歯科医師が高齢まで働き続けるためのポイント
定年のない歯科医師という職業だからこそ、できるだけ長く現役で活躍したいと願う方も多いでしょう。最後に、歯科医師が高齢になっても無理なく働き続けるためのポイントを整理します。ポイントは大きく「技術・知識の研鑽」「健康管理」「働き方の工夫」の三つです。
まず技術・知識のアップデートを続ける重要性です。歯科医療の世界も日進月歩で新しい治療法や材料、機器が登場しています。患者のニーズや口腔保健に関する社会の期待も変化しており、高齢になっても質の高い医療を提供し続けるには生涯にわたって最新の歯科医学を学び続ける姿勢が欠かせません。例えばデジタル技術の活用や新素材の特性、インプラントや矯正の新手法など、定期的に研修会や学会に参加してキャッチアップすることが望まれます。常に研鑽を積んでいる歯科医師であれば、年齢を重ねても患者から信頼される存在でいられるでしょう。逆に学びを怠ってしまうと、治療技術が時代遅れになったり判断力が鈍ったりして、結果的に早期リタイアを余儀なくされることもありえます。「生涯勉強」の意識で知識と技術を磨き続けることが、長く現役でいるための土台となります。
次に健康管理と体力維持です。言うまでもなく、歯科医師自身の健康は患者への医療提供の質に直結します。特に高齢の歯科医師が抱えがちな腰痛・肩こり、眼精疲労などは職業病とも言えますので、日頃から身体をケアする習慣が重要です。定期的な運動やストレッチで筋力を維持し、長時間の診療に耐えうる体力づくりに努めましょう。また適切な視力補助(ルーペや拡大鏡の使用など)や診療姿勢の工夫によって、負担を軽減することも有効です。必要に応じて勤務時間や休憩の取り方を見直し、過度な疲労を蓄積させない働き方を心がけます。定期健診を受け自身の健康状態を把握するとともに、無理を感じたら適切に休む勇気も大切です。医療人としてまず自分の健康を守ることが、結果的に患者に最善を尽くすことにつながります。

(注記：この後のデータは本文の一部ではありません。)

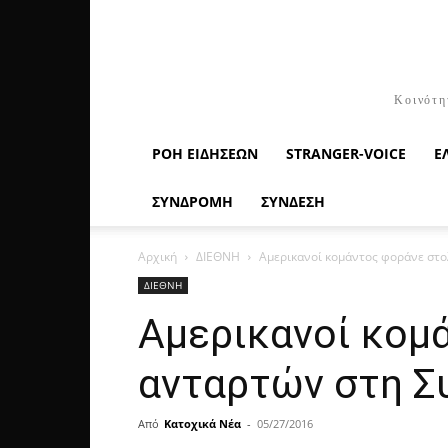
Κοινότη
ΡΟΉ ΕΙΔΉΣΕΩΝ
STRANGER-VOICE
Ε
ΣΥΝΔΡΟΜΗ
ΣΥΝΔΕΣΗ
Αρχική
ΔΙΕΘΝΗ
Αμερικανοί κομάντος φοράνε στο
ΔΙΕΘΝΗ
Αμερικανοί κομ
ανταρτών στη Σ
Από
Κατοχικά Νέα
-
05/27/2016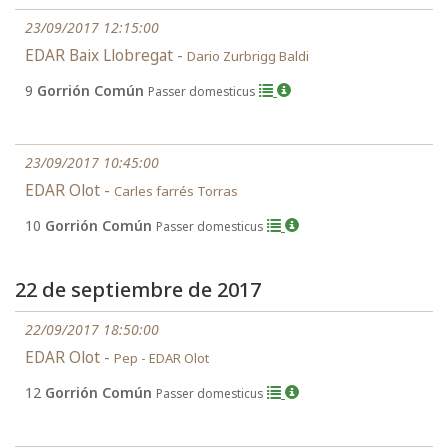
23/09/2017 12:15:00
EDAR Baix Llobregat -
Dario Zurbrigg Baldi
9
Gorrión Común
Passer domesticus
23/09/2017 10:45:00
EDAR Olot -
Carles farrés Torras
10
Gorrión Común
Passer domesticus
22 de septiembre de 2017
22/09/2017 18:50:00
EDAR Olot -
Pep - EDAR Olot
12
Gorrión Común
Passer domesticus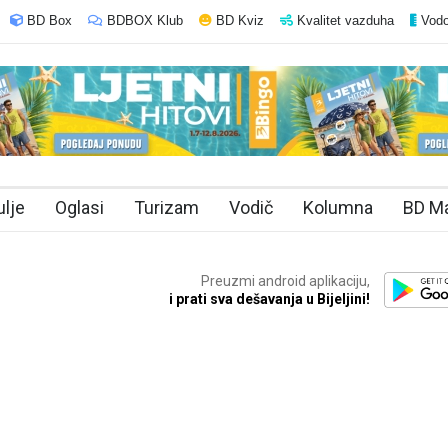
BD Box
BDBOX Klub
BD Kviz
Kvalitet vazduha
Vodo
ulje
Oglasi
Turizam
Vodič
Kolumna
BD M
Preuzmi android aplikaciju,
i prati sva dešavanja u Bijeljini!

最後に働き方の工夫と周囲のサポート体制づくりです。高齢になってからも第一線で働くには、若い頃と同じペース・スタイルを維持しようとせず、柔軟に働き方を調整することがポイントです。例えば開業医であれば、信頼できる副院長や勤務医、歯科衛生士に業務を分担してもらい、自身の負担を減らすことができます。診療日や診療時間を減らし、非常勤の歯科医師に一部の日を任せるのも一策です。チーム歯科医療として周囲のスタッフに助けてもらいながら、自分は要所に専念する形にシフトすれば、患者へのケアを維持しつつ自分も長く働けます。また、勤務医の立場であればフルタイム勤務にこだわらず、定年後は週に数日の非常勤勤務や嘱託勤務に切り替えることで継続就業しやすくなります。高齢者施設の嘱託歯科医など、比較的緩やかな業務内容の職場を選ぶのも体への負担を減らす方法です。さらに、歯科医師会など業界内のネットワークを広げておくことも有益でしょう。顔の広いベテラン歯科医師であれば、引退後に地域の公衆衛生活動や講師業など新たな役割で招かれるチャンスもありますし、知人の医院を手伝うといった柔軟な働き方も可能になります。周囲との繋がりを大切にし、助け合える環境を作っておくことが、結果として自分自身の職業寿命を延ばすことにつながるのです。
以上のように、歯科医師は意欲と工夫次第で何歳になっても活躍できる職業です。ただし無理は禁物であり、自身の健康や技量と相談しながら働き続けることが大前提となります。法律上の制限はなくとも、自ら“引き際”を見定める覚悟も必要です。適切な準備と自己研鑽を怠らず、サポート体制を整えることで、歯科医師として充実したキャリアを末長く継続できるでしょう。